### What you should do
The output should be the listing below, limited to the lines from the one with "Legal information" through the one with "Veterans Field, Chatham, MA", exact and without pictures.

### Study material
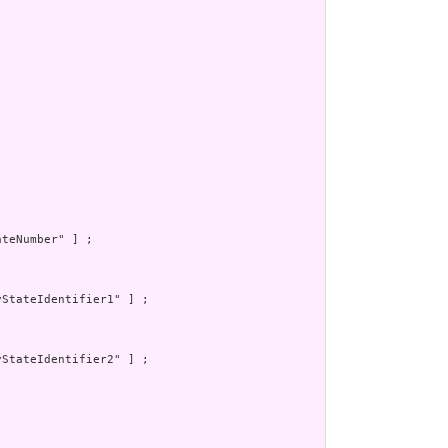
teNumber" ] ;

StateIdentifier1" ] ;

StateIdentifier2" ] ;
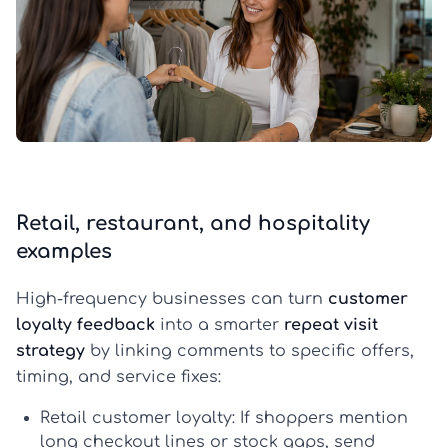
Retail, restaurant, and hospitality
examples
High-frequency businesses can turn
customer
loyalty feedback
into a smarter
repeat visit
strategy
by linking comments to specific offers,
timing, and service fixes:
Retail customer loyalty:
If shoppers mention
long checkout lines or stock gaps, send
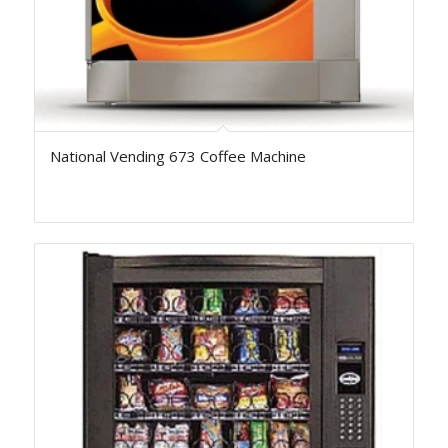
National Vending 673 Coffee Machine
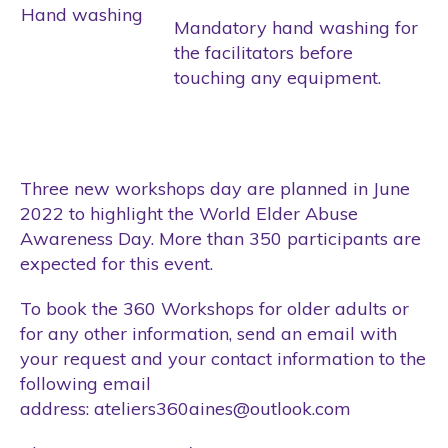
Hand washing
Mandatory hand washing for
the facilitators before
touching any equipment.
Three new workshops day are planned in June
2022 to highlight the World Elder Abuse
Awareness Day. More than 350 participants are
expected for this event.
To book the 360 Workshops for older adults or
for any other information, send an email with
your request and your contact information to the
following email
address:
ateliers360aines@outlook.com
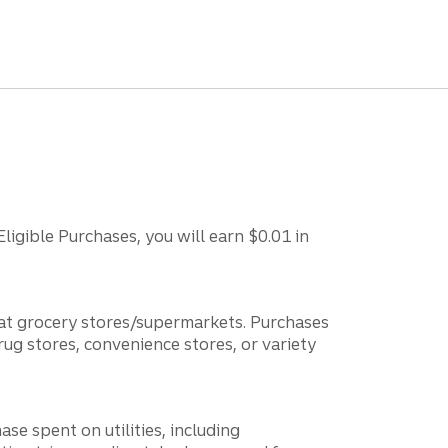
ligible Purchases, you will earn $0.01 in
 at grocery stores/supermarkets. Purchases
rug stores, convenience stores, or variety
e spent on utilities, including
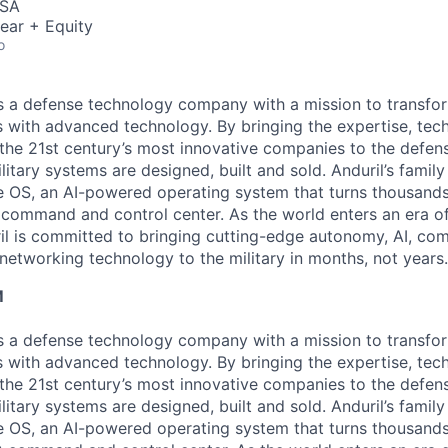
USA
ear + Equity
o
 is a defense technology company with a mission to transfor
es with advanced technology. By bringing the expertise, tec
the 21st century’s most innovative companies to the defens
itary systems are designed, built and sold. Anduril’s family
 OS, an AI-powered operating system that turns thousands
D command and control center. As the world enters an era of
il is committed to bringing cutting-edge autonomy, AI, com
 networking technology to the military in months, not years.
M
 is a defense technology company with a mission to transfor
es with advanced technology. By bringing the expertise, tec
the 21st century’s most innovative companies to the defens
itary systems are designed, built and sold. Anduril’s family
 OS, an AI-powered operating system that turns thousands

--

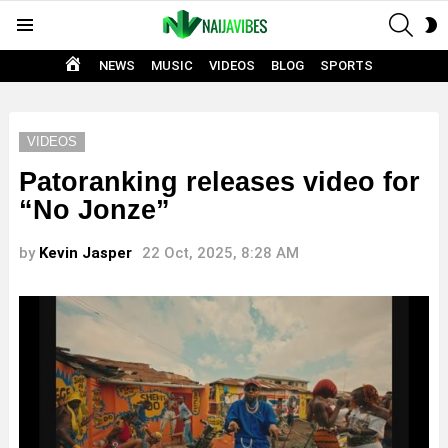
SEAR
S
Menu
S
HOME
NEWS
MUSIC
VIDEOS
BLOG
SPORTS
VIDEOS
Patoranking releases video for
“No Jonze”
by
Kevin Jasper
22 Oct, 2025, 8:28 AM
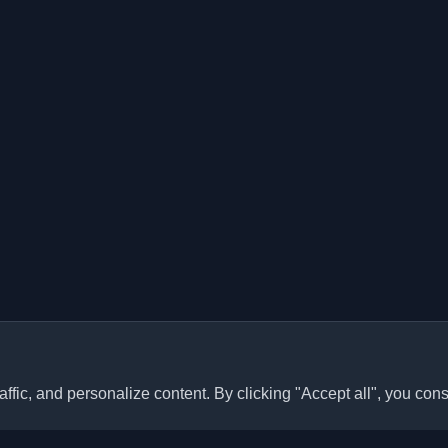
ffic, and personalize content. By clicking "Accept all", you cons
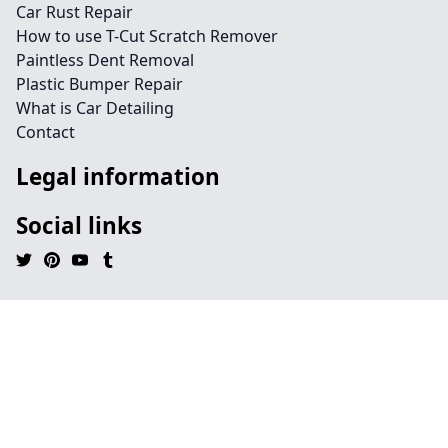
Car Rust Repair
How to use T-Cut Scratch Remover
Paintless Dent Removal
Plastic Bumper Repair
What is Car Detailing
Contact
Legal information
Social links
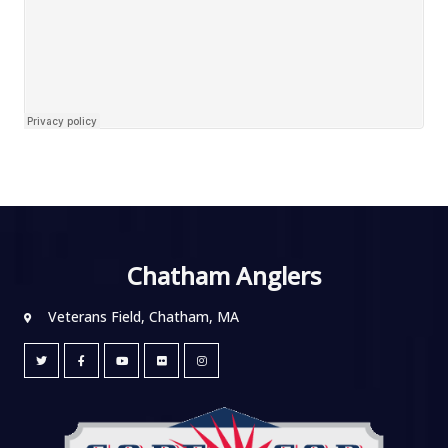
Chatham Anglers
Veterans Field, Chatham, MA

### Answer space
Legal information
Social links
Chatham Anglers
Veterans Field, Chatham, MA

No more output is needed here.